§ **Task**: Emit a verbatim copy of the lines below from the line with "Popovic, A. Hackney, R." through the line with "1955年のラッセル・", excluding pictures and everything outside that range.

..........

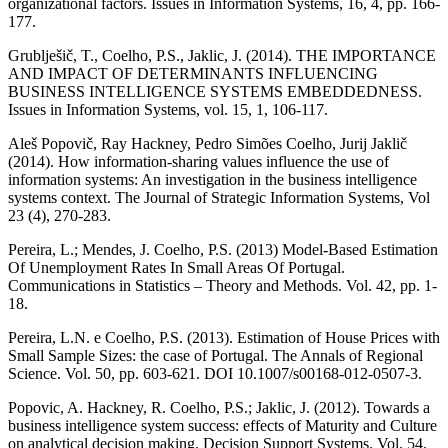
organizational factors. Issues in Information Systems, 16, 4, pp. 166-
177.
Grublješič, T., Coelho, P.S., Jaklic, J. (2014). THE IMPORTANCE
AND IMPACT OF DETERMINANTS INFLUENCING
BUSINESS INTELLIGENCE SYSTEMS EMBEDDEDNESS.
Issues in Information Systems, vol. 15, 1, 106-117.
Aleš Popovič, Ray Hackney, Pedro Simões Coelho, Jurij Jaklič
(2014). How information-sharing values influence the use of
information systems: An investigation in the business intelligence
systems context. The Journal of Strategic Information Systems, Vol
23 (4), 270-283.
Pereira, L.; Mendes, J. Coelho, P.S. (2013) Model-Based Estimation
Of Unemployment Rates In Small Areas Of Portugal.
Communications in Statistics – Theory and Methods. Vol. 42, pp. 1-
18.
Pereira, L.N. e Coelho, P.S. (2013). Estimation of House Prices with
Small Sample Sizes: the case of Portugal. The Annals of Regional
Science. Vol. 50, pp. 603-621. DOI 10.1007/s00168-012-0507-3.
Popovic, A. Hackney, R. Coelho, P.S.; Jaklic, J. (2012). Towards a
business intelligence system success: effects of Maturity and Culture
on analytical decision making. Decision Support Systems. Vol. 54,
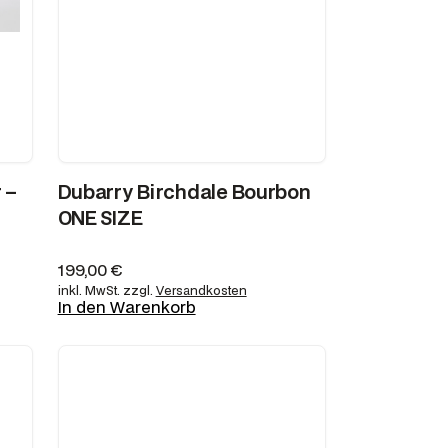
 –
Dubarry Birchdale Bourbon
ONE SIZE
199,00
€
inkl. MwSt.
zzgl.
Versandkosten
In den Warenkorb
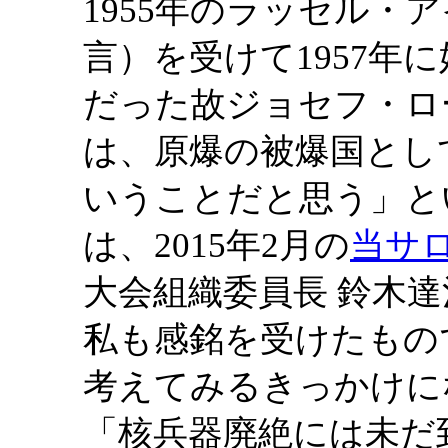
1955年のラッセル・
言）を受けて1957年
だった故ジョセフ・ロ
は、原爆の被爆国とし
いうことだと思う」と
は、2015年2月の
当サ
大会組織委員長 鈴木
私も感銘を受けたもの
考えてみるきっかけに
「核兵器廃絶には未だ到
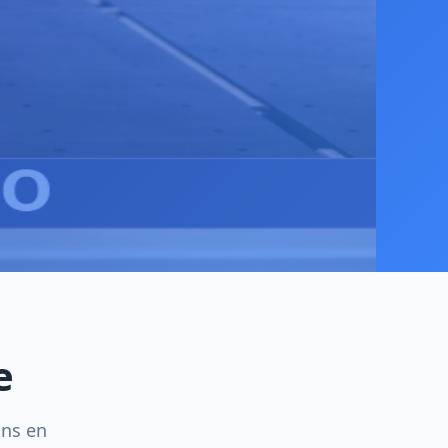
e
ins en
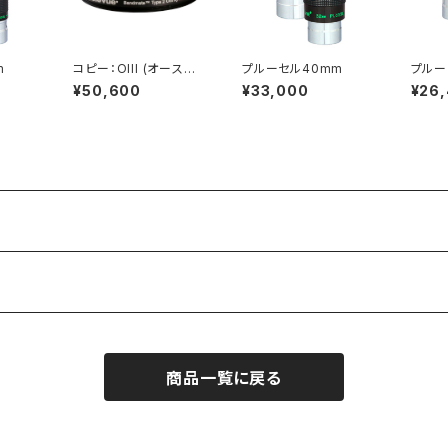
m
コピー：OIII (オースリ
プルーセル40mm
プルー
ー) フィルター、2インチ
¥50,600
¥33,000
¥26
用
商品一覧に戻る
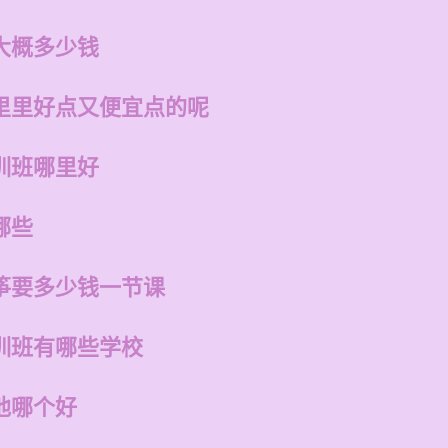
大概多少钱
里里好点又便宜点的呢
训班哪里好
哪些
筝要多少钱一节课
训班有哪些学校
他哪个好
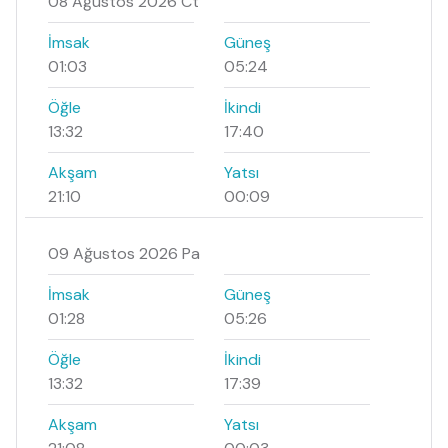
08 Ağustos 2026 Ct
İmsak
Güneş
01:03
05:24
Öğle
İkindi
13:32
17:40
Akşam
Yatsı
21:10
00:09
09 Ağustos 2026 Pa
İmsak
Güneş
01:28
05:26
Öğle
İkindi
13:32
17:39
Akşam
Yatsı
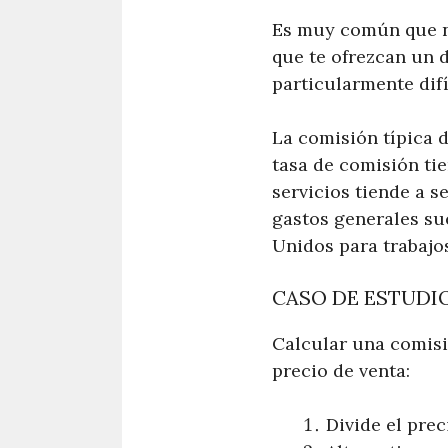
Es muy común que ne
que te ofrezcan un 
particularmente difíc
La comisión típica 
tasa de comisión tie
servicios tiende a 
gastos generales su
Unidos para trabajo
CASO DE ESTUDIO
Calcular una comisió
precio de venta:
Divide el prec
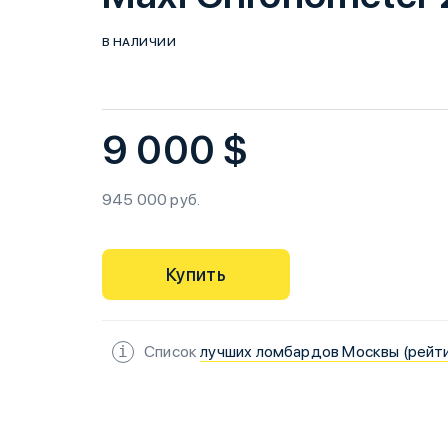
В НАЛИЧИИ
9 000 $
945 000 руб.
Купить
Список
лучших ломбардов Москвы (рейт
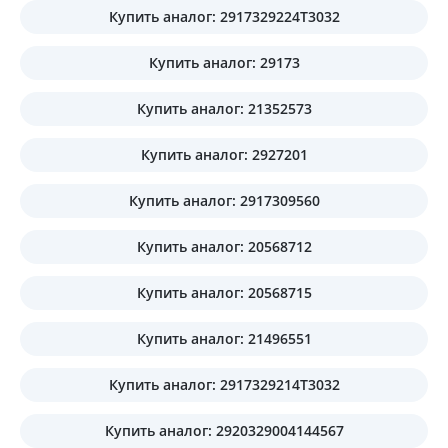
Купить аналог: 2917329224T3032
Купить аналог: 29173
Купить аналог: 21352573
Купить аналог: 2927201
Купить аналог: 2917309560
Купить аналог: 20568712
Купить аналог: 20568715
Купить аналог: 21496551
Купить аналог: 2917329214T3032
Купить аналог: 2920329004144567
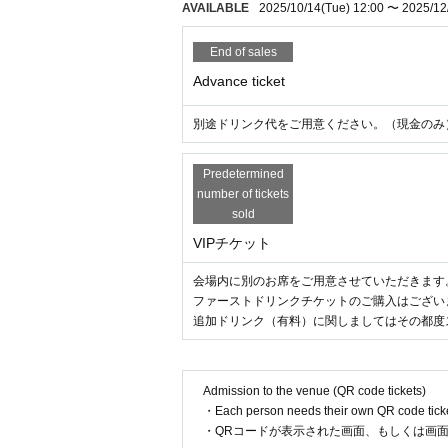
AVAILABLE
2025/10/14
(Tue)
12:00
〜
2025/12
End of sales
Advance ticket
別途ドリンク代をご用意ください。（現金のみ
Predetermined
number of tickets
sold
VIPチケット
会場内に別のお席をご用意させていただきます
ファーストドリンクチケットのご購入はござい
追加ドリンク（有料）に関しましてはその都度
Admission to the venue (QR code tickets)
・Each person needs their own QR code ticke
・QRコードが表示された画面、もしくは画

..........

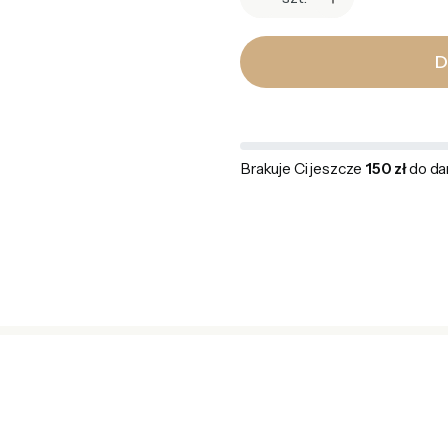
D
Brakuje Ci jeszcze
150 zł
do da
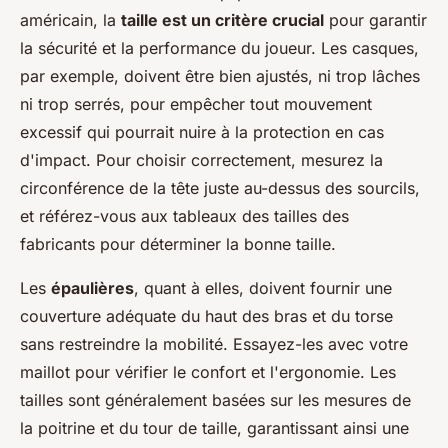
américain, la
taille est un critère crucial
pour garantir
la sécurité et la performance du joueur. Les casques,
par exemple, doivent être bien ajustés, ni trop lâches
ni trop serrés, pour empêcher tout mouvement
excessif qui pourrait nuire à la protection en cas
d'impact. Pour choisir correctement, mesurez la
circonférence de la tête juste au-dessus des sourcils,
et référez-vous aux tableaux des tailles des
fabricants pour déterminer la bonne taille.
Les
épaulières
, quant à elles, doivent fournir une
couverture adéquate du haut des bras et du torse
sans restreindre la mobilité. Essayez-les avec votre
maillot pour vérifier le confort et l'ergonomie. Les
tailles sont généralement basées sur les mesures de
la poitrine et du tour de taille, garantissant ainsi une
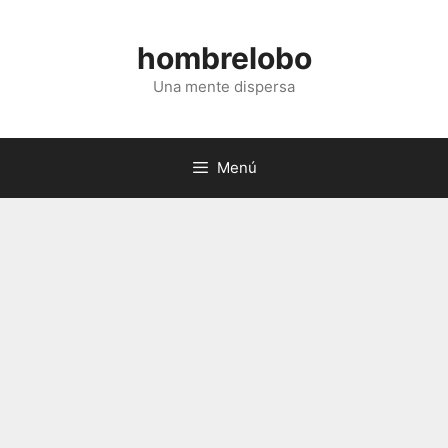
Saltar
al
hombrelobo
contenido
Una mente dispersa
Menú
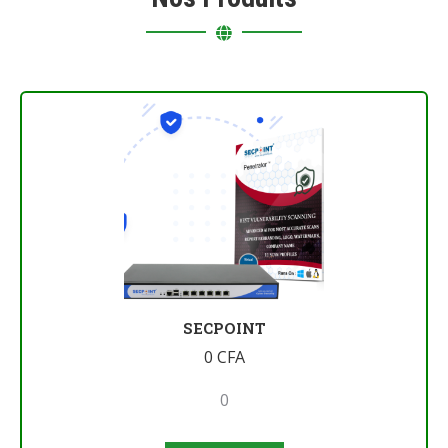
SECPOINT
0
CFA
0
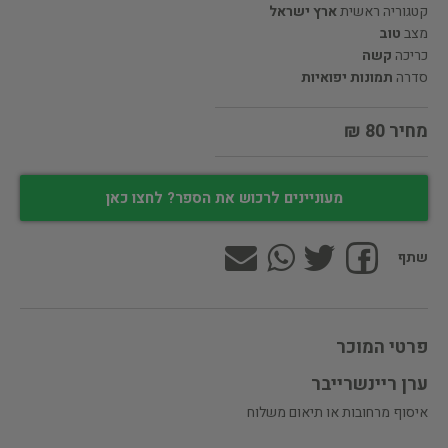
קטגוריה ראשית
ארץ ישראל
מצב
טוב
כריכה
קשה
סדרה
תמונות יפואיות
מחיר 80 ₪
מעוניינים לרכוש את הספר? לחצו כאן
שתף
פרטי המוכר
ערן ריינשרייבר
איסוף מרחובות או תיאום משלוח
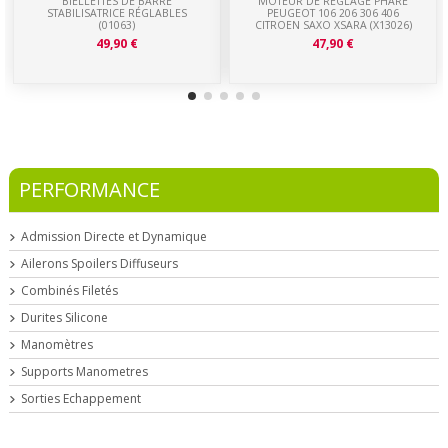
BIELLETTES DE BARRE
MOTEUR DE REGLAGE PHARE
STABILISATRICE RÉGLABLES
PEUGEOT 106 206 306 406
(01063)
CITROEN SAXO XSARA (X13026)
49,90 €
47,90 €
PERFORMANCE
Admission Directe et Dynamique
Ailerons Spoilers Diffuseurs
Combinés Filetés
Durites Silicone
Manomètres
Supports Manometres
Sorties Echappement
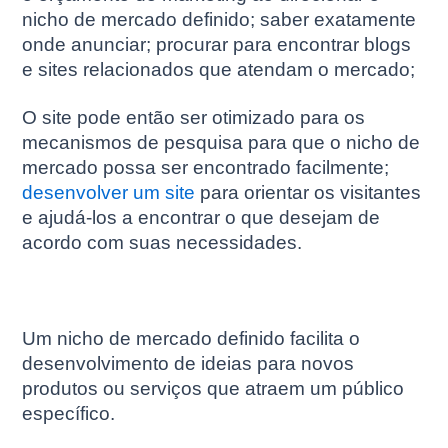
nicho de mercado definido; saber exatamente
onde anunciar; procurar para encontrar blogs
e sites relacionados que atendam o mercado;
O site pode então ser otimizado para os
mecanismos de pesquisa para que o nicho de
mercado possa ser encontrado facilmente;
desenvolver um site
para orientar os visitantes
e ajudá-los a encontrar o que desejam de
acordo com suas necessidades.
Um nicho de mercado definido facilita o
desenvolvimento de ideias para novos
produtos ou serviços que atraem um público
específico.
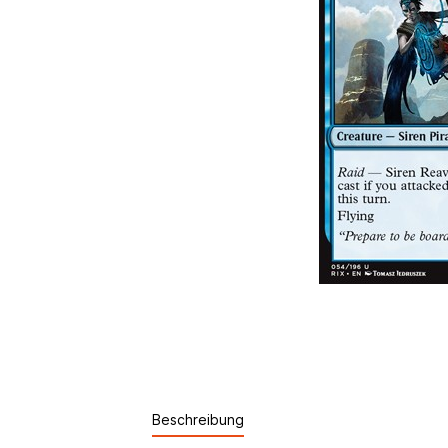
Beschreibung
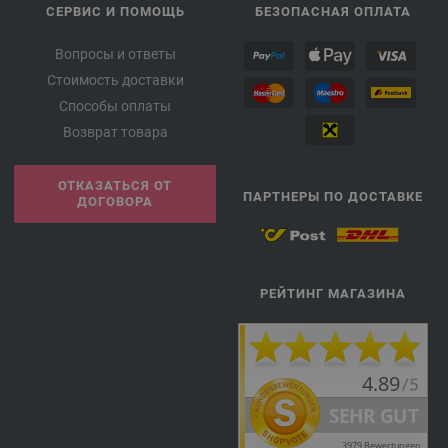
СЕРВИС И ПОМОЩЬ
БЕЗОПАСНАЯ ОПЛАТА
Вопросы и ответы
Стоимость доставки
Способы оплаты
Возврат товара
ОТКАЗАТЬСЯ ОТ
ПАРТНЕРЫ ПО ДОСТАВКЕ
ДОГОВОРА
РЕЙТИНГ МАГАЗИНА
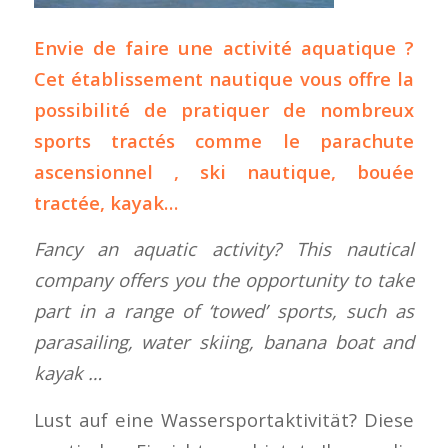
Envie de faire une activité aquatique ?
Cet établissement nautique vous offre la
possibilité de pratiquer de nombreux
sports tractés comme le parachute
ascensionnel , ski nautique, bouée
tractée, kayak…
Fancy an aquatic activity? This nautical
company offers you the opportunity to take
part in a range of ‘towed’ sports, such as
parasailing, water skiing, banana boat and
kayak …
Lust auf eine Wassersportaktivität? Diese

..........

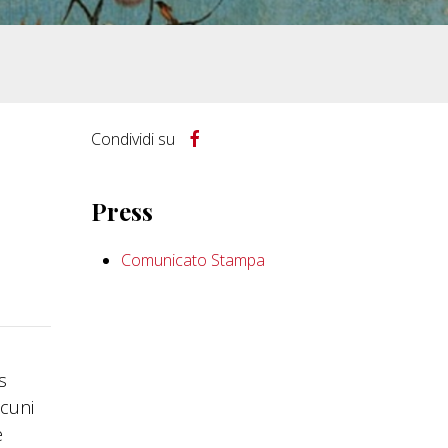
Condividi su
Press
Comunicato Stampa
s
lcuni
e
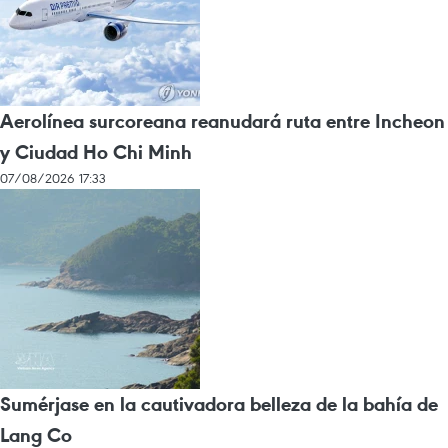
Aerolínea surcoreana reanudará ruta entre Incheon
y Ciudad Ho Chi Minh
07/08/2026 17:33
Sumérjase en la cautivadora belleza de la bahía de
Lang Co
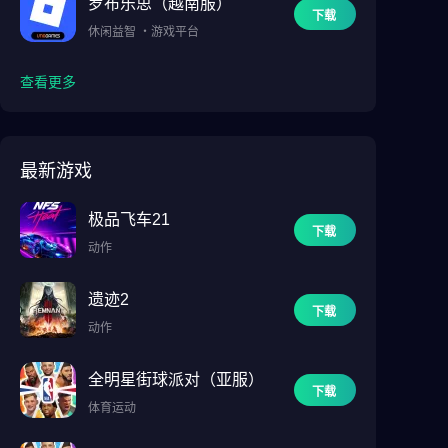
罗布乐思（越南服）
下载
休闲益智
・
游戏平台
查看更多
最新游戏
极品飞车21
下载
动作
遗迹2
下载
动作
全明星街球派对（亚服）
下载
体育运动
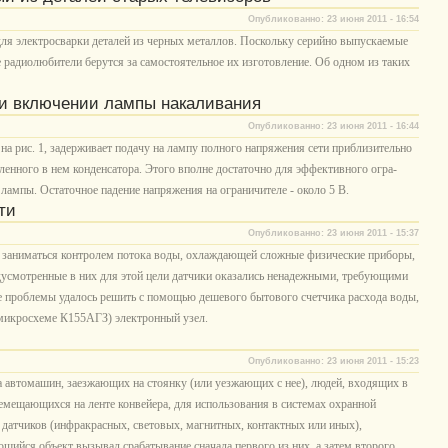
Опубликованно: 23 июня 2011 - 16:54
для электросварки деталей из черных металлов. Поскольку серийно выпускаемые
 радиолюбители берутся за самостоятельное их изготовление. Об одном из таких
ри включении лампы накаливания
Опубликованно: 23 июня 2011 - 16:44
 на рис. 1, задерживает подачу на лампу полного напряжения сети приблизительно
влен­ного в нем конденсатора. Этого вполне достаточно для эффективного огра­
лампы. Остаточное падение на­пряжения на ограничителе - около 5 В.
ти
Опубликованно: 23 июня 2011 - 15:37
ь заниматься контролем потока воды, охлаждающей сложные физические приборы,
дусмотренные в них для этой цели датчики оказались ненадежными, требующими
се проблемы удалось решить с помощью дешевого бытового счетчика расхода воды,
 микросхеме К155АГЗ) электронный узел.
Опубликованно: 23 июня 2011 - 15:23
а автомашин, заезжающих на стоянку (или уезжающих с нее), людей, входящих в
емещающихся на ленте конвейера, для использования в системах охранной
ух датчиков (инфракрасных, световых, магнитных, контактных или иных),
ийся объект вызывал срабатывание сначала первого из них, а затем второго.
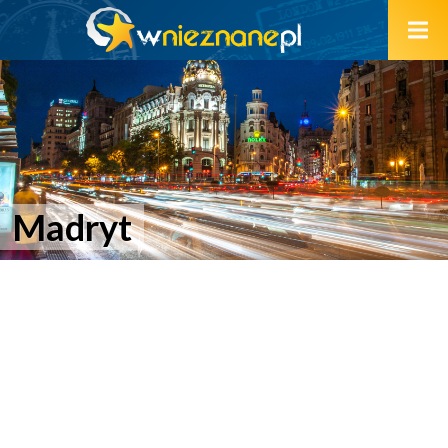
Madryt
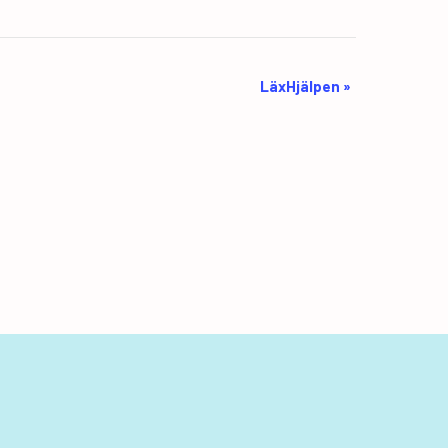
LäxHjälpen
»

..........

§ **Exercise response**:
Popovic, A. Hackney, R. Coelho, P.S.; Jaklic, J. (2012). Towards a
business intelligence system success: effects of Maturity and Culture
on analytical decision making. Decision Support Systems. Vol. 54,
 –
Dubarry Birchdale Bourbon
ONE SIZE
199,00
€
inkl. MwSt.
zzgl.
Versandkosten
In den Warenkorb
1955年のラッセル・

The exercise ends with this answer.